Faut-il désobéir à la norme illégitime ?


Présentation

 

Ce séminaire est proposé en adaptation du colloque de philosophie du droit « Les Rencontres de Thémis et Sophia », sur le thème « Normativité et Légitimité » qui n’a pas pu se tenir en mars 2020 en raison de la crise sanitaire.

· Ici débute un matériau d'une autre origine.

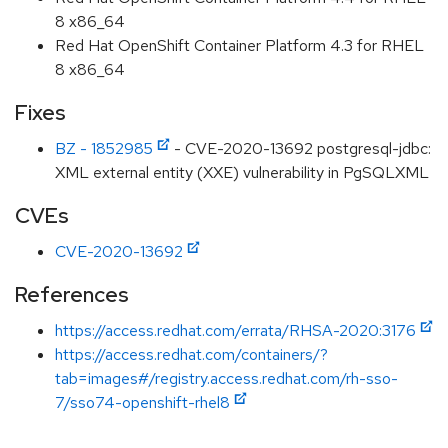
8 x86_64
Red Hat OpenShift Container Platform 4.3 for RHEL
8 x86_64
Fixes
BZ - 1852985
- CVE-2020-13692 postgresql-jdbc:
XML external entity (XXE) vulnerability in PgSQLXML
CVEs
CVE-2020-13692
References
https://access.redhat.com/errata/RHSA-2020:3176
https://access.redhat.com/containers/?
tab=images#/registry.access.redhat.com/rh-sso-
7/sso74-openshift-rhel8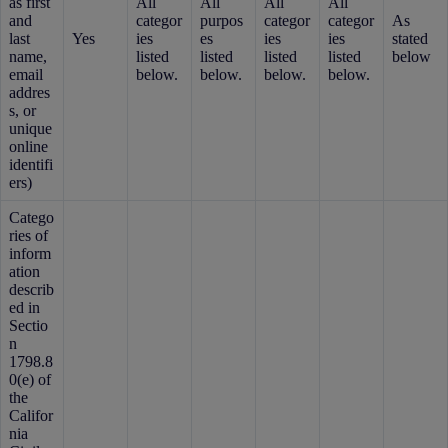
as first
All
All
All
All
and
categor
purpos
categor
categor
As
last
Yes
ies
es
ies
ies
stated
name,
listed
listed
listed
listed
below
email
below.
below.
below.
below.
addres
s, or
unique
online
identifi
ers)
Catego
ries of
inform
ation
describ
ed in
Sectio
n
1798.8
0(e) of
the
Califor
nia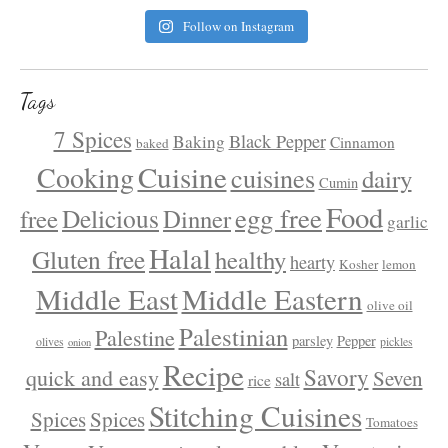
Follow on Instagram
Tags
7 Spices
Black Pepper
Baking
Cinnamon
baked
Cuisine
Cooking
cuisines
dairy
Cumin
Food
egg free
Delicious
free
Dinner
garlic
Halal
Gluten free
healthy
hearty
Kosher
lemon
Middle East
Middle Eastern
olive oil
Palestinian
Palestine
parsley
Pepper
olives
pickles
onion
Recipe
Savory
quick and easy
Seven
salt
rice
Stitching Cuisines
Spices
Spices
Tomatoes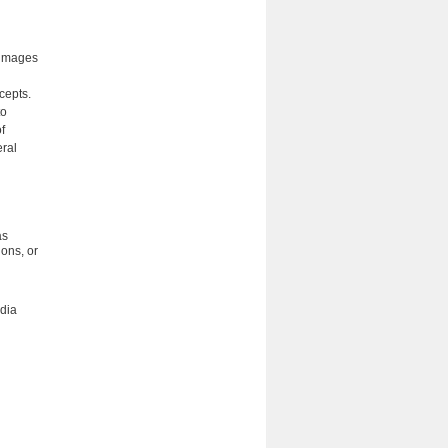
l images
cepts.
to
f
eral
as
ions, or
edia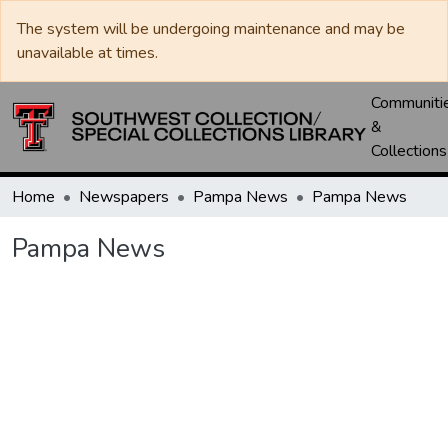
The system will be undergoing maintenance and may be
unavailable at times.
Communiti
&
Collections
Home
Newspapers
Pampa News
Pampa News
Pampa News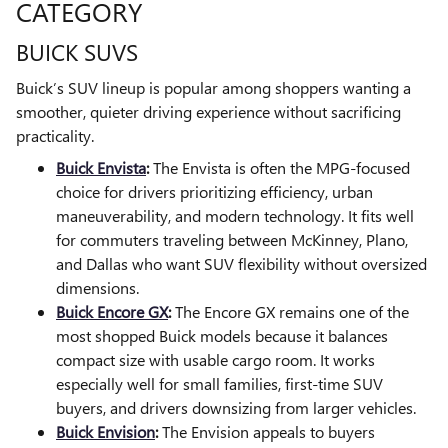
CATEGORY
BUICK SUVS
Buick’s SUV lineup is popular among shoppers wanting a
smoother, quieter driving experience without sacrificing
practicality.
Buick Envista
:
The Envista is often the MPG-focused
choice for drivers prioritizing efficiency, urban
maneuverability, and modern technology. It fits well
for commuters traveling between McKinney, Plano,
and Dallas who want SUV flexibility without oversized
dimensions.
Buick Encore GX
:
The Encore GX remains one of the
most shopped Buick models because it balances
compact size with usable cargo room. It works
especially well for small families, first-time SUV
buyers, and drivers downsizing from larger vehicles.
Buick Envision
:
The Envision appeals to buyers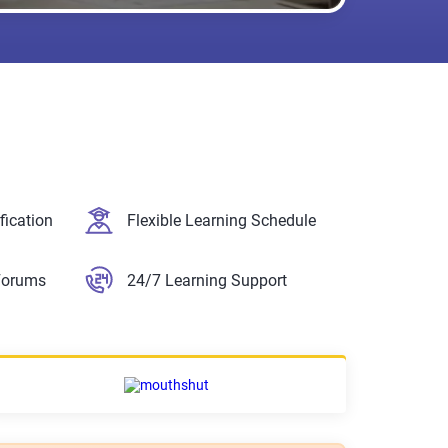
fication
Flexible Learning Schedule
Forums
24/7 Learning Support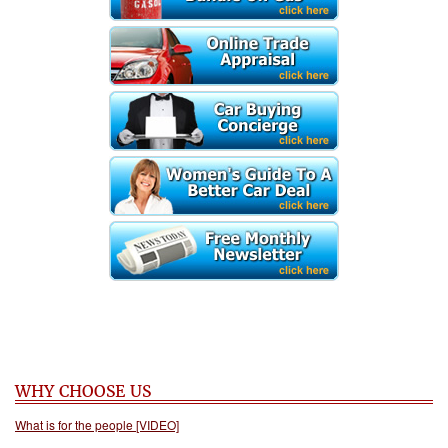
WHY CHOOSE US
What is for the people [VIDEO]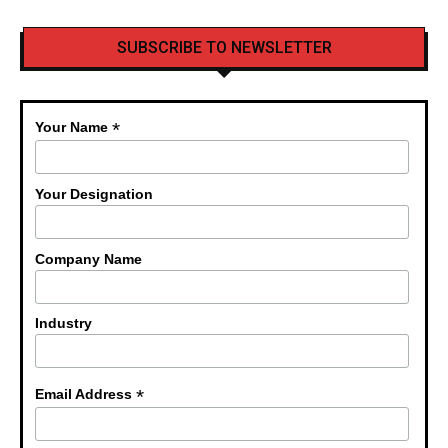
SUBSCRIBE TO NEWSLETTER
*
Your Name
Your Designation
Company Name
Industry
*
Email Address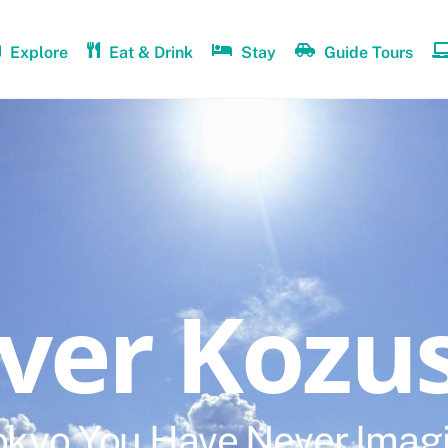
Explore
Eat & Drink
Stay
Guide Tours
over Kozu
okyo You Have Never Imag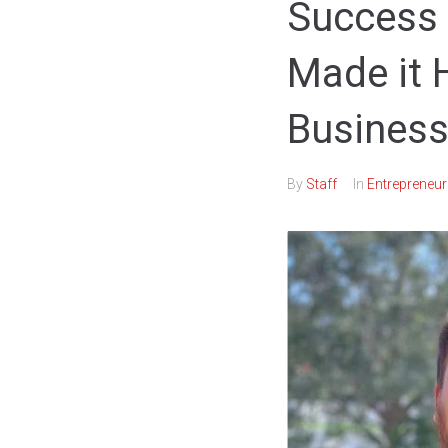
Success 
Made it 
Business
By
Staff
In
Entrepreneur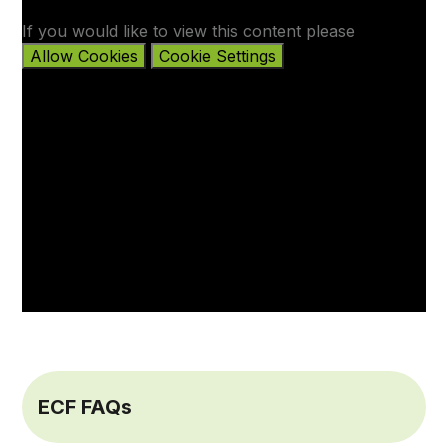
If you would like to view this content please
Allow Cookies
Cookie Settings
ECF FAQs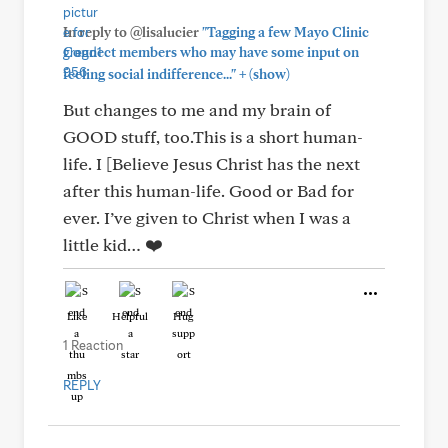
In reply to @lisalucier
"Tagging a few Mayo Clinic
Connect members who may have some input on
+
feeling social indifference..."
(show)
But changes to me and my brain of
GOOD stuff, too.This is a short human-
life. I [Believe Jesus Christ has the next
after this human-life. Good or Bad for
ever. I’ve given to Christ when I was a
little kid… ❤️
Like
Helpful
Hug
1 Reaction
REPLY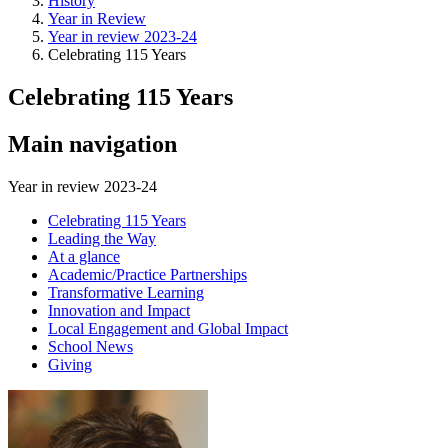
History
Year in Review
Year in review 2023-24
Celebrating 115 Years
Celebrating 115 Years
Main navigation
Year in review 2023-24
Celebrating 115 Years
Leading the Way
At a glance
Academic/Practice Partnerships
Transformative Learning
Innovation and Impact
Local Engagement and Global Impact
School News
Giving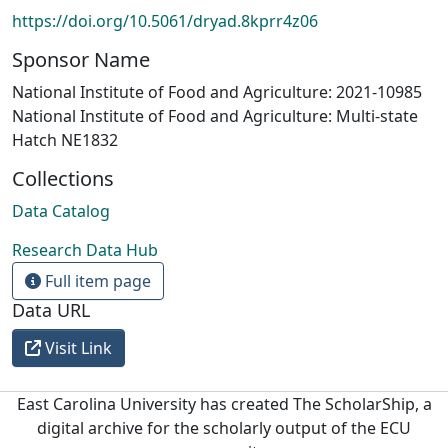
https://doi.org/10.5061/dryad.8kprr4z06
Sponsor Name
National Institute of Food and Agriculture: 2021-10985
National Institute of Food and Agriculture: Multi-state
Hatch NE1832
Collections
Data Catalog
Research Data Hub
Full item page
Data URL
Visit Link
East Carolina University has created The ScholarShip, a
digital archive for the scholarly output of the ECU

Voici une présentation du sujet par l’auteure, extrait de son article à paraître prochainement dans la Revue Droit et Philosophie :

« Est légitime ce qui est équitable, explicable par le bon droit, le bon sens ou la raison. Le « légitime » renvoie alors au juste, et à une perception morale de la norme. Il s’agit non plus de procéder à l’examen de la légalité de la norme mais à celui de son efficacité. Dans cette perspective, le sujet prend tout son sens, car la norme peut être illégitime non pas en ce qu’elle n’est pas valide, conforme aux modes d’élaboration du droit, mais en ce qu’elle ne paraît pas juste – légitime – aux yeux des sujets de droit. Dès lors, émerge l’idée que si la norme est illégitime, le sujet de droit peut envisager de s’y soustraire et d’y désobéir. Pourtant, cela ne va pas de soi. En effet, admettre qu’il est possible de désobéir à une norme illégitime suppose que la raison humaine soit en mesure de détecter l’illégitimité. Cela repose ainsi sur un postulat, celui de la connaissance par l’individu de ce qui est juste, moralement admissible, et au contraire de ce qui ne l’est pas. L’homme doit, dans cette perspective, avoir accès non seulement au droit positif, mais à des principes supérieurs qui lui dictent les conduites moralement souhaitables. Ce qui ressemble alors au droit naturel constitue un étalon-valeur, seul à même de déceler le droit positif illégitime et de justifier la désobéissance. Penser la désobéissance à la norme illégitime implique alors de se placer dans une perspective jusnaturaliste, à rebours d’une conception strictement positiviste. Cela impose que soient remplies deux conditions : une condition ontologique selon laquelle il existerait un droit non posé supérieur au droit positif, et une condition épistémologique qui permettrait que ce droit non posé soit accessible à la raison humaine ».

 

Programme

 

14h00 : Intervention de Camille Drouiller, Docteure en droit et Maître de conférences en droit privé et sciences criminelles à l’Université de Pau. Elle a soutenu sa thèse de doctorat sur le sujet : « Ordre public et droits fondamentaux en droit privé », sous la direction de Monsieur le Professeur S. Pellé. Elle est enseignante-chercheuse au sein du Centre de Recherche et d’Analyse Juridiques (EA 1929).